[Dataset entries]

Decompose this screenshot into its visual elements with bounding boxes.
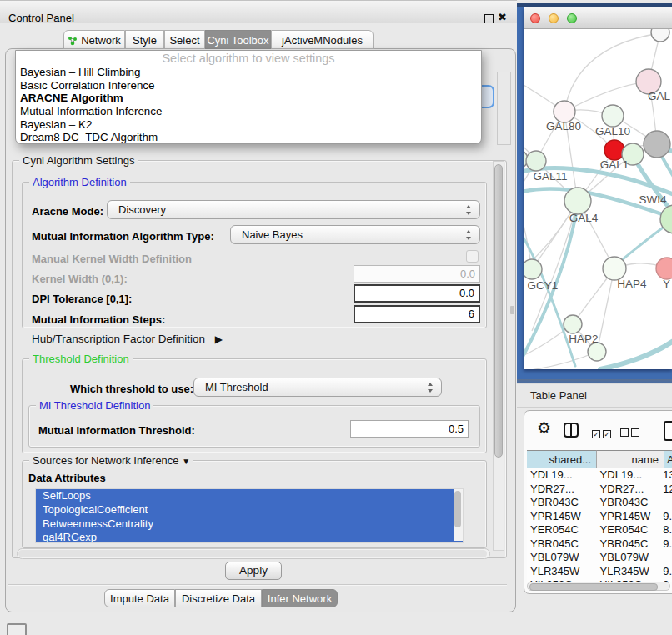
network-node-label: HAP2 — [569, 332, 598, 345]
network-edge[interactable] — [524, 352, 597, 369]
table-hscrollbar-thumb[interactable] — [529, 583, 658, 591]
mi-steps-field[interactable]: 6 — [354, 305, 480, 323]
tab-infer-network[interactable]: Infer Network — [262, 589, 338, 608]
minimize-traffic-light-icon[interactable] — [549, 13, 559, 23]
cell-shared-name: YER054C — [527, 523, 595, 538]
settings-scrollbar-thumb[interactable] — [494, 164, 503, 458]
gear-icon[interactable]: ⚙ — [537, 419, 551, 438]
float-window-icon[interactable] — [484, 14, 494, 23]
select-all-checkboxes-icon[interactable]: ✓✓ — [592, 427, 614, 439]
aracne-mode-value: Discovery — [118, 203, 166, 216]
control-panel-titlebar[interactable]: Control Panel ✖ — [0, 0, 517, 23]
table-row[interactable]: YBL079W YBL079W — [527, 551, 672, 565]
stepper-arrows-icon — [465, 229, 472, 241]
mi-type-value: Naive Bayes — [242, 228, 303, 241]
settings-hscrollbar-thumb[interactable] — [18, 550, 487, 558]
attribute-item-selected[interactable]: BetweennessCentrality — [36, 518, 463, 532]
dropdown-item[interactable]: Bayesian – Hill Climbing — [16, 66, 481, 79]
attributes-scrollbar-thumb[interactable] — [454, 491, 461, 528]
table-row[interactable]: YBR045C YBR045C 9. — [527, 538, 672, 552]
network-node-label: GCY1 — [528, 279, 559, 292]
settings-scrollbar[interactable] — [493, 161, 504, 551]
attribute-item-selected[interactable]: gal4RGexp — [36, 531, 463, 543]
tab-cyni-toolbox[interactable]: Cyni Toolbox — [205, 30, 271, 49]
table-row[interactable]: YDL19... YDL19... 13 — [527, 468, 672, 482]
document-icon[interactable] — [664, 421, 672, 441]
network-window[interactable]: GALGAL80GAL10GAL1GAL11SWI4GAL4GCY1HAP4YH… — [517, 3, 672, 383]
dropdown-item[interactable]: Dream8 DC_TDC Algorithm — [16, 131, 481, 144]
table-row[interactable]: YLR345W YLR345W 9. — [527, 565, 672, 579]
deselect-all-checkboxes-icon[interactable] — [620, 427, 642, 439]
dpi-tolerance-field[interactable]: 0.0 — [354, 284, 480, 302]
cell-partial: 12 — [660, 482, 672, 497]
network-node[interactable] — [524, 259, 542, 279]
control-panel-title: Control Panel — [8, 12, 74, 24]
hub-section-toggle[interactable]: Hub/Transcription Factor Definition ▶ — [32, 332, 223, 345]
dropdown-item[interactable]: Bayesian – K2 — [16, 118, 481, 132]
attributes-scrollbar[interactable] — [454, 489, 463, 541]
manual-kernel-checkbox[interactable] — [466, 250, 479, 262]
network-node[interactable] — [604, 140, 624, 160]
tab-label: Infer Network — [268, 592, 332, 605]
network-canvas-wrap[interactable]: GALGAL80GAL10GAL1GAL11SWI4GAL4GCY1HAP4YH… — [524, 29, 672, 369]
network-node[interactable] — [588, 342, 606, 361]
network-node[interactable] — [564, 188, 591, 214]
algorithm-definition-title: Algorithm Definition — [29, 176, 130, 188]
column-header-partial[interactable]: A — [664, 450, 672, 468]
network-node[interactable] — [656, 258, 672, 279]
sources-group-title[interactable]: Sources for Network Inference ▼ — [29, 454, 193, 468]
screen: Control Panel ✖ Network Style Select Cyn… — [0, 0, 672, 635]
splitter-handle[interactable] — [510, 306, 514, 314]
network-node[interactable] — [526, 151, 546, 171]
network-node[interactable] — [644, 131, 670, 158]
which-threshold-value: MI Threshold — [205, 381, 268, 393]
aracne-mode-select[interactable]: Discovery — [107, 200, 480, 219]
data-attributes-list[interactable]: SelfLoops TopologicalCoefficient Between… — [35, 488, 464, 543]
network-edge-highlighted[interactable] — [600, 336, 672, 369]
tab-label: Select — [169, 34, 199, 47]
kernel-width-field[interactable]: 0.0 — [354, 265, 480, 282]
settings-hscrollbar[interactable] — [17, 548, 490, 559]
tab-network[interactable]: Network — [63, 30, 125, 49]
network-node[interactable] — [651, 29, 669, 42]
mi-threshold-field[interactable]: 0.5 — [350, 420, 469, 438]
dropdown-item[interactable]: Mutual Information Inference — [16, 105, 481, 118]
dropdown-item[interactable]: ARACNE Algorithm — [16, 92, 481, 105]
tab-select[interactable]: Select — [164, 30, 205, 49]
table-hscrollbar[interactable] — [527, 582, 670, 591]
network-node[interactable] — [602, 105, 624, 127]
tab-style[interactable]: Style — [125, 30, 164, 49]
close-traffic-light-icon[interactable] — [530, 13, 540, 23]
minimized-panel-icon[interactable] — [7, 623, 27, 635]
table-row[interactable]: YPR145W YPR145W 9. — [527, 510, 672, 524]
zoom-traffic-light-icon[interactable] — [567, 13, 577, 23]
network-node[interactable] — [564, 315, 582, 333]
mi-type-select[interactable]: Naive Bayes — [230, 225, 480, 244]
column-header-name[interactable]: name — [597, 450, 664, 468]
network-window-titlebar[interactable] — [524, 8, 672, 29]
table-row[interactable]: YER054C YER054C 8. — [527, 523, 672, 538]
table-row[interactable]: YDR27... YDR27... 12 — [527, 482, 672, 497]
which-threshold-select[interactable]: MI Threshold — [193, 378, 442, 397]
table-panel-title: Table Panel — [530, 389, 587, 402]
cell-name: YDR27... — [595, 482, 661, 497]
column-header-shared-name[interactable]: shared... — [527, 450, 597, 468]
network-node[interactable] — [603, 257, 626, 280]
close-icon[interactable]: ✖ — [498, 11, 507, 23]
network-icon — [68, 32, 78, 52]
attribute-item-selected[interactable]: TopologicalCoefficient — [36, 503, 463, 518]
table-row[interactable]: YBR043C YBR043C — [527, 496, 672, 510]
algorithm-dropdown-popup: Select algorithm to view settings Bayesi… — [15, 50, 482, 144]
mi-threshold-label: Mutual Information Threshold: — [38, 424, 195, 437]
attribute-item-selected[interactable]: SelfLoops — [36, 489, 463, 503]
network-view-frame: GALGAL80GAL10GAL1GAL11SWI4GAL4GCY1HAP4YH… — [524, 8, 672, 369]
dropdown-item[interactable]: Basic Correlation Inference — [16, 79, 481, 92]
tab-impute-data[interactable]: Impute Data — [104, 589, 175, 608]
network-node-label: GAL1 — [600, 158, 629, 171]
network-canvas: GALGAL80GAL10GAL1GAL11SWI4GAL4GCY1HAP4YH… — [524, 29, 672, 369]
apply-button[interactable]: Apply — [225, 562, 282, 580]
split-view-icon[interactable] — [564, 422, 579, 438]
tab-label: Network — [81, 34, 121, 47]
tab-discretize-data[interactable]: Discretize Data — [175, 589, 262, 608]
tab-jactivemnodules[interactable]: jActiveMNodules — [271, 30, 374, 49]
==
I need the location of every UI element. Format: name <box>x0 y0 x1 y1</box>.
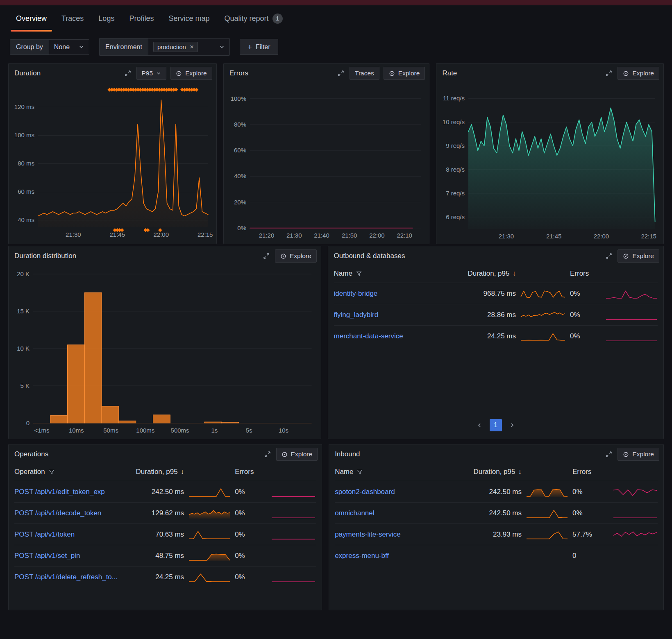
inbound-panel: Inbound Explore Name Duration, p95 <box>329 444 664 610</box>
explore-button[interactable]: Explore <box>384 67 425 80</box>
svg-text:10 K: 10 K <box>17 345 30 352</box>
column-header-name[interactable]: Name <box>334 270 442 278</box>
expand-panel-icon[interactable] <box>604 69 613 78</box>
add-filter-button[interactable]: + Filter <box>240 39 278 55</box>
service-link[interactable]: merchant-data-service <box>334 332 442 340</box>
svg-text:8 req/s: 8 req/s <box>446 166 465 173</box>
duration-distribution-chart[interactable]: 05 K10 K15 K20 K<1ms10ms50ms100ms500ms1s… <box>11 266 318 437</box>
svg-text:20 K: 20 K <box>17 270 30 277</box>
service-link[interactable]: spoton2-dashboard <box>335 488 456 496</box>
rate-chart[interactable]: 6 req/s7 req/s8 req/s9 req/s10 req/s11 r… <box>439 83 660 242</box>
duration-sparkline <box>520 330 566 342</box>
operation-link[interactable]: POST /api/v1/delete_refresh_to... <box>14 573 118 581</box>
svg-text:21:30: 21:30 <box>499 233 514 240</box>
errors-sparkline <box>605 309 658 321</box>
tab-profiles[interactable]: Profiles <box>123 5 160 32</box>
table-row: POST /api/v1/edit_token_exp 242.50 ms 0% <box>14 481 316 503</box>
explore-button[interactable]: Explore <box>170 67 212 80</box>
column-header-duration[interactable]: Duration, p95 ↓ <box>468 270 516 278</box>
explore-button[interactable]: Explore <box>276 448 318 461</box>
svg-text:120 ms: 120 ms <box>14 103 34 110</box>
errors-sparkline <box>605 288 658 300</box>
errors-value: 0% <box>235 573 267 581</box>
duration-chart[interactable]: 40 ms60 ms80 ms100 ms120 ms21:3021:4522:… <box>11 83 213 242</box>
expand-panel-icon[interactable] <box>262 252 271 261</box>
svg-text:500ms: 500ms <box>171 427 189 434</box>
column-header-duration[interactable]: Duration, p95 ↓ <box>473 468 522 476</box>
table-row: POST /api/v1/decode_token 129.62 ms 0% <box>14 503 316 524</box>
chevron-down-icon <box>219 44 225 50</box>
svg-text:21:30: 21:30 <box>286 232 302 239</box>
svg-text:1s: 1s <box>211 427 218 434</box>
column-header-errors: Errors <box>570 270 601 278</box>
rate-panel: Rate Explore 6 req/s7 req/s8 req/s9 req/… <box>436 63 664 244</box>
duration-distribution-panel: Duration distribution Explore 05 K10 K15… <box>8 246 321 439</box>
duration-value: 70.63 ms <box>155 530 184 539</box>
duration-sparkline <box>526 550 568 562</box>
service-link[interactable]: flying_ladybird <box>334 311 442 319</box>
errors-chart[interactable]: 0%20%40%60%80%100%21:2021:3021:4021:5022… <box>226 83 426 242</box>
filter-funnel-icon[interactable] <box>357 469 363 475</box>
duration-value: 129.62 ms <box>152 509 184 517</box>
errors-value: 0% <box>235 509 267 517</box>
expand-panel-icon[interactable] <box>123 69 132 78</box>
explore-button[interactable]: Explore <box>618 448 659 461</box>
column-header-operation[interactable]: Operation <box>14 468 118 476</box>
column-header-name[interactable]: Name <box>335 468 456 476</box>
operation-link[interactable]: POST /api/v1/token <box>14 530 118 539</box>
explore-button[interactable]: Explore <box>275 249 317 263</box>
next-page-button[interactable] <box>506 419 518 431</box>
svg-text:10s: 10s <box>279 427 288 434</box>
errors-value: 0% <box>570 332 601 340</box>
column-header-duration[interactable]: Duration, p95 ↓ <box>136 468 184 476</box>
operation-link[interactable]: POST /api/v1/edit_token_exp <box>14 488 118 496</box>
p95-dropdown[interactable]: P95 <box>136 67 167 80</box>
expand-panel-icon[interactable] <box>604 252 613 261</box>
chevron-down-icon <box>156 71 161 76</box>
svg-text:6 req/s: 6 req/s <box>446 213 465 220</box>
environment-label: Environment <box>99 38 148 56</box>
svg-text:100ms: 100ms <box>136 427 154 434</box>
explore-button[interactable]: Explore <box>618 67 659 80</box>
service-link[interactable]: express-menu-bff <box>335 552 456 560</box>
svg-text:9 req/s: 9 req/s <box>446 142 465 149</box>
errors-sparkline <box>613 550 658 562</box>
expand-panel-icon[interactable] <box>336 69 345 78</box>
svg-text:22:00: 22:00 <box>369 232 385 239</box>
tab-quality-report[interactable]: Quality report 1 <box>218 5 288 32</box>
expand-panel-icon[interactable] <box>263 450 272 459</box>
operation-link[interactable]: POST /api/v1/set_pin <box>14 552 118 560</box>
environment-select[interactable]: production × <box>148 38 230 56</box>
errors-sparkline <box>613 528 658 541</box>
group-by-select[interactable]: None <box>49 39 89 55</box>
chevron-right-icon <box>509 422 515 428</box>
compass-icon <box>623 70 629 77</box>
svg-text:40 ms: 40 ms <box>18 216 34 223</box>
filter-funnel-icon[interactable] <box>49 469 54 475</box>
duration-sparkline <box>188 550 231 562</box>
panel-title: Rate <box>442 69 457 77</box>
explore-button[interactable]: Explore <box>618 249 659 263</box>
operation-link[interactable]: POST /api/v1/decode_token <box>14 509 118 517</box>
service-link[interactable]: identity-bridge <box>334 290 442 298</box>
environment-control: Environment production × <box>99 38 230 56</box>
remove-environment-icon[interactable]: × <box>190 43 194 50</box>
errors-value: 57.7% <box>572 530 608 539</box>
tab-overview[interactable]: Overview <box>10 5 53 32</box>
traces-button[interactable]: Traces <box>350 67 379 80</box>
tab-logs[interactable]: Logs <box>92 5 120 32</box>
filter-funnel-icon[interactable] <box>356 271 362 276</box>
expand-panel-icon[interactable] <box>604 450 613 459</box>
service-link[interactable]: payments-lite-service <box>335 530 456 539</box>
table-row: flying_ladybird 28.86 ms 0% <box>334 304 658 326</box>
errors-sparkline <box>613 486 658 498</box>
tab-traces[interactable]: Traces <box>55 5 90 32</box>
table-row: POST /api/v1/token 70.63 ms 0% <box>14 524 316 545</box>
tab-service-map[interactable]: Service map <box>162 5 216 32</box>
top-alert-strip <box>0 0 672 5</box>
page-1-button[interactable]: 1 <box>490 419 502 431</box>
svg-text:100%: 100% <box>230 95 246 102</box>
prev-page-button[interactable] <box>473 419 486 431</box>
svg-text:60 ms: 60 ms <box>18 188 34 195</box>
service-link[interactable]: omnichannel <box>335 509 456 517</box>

TASK DIRECTIONS -> What lines above contain the word "column"? Return each such line.

OUTPUT FOR THIS EXERCISE ->
column-header-partial[interactable]: A — [664, 450, 672, 468]
column-header-name[interactable]: name — [597, 450, 664, 468]
column-header-shared-name[interactable]: shared... — [527, 450, 597, 468]
column-header-name[interactable]: Name <box>334 270 442 278</box>
column-header-duration[interactable]: Duration, p95 ↓ <box>468 270 516 278</box>
column-header-duration[interactable]: Duration, p95 ↓ <box>473 468 522 476</box>
column-header-errors: Errors <box>570 270 601 278</box>
column-header-operation[interactable]: Operation <box>14 468 118 476</box>
column-header-name[interactable]: Name <box>335 468 456 476</box>
column-header-duration[interactable]: Duration, p95 ↓ <box>136 468 184 476</box>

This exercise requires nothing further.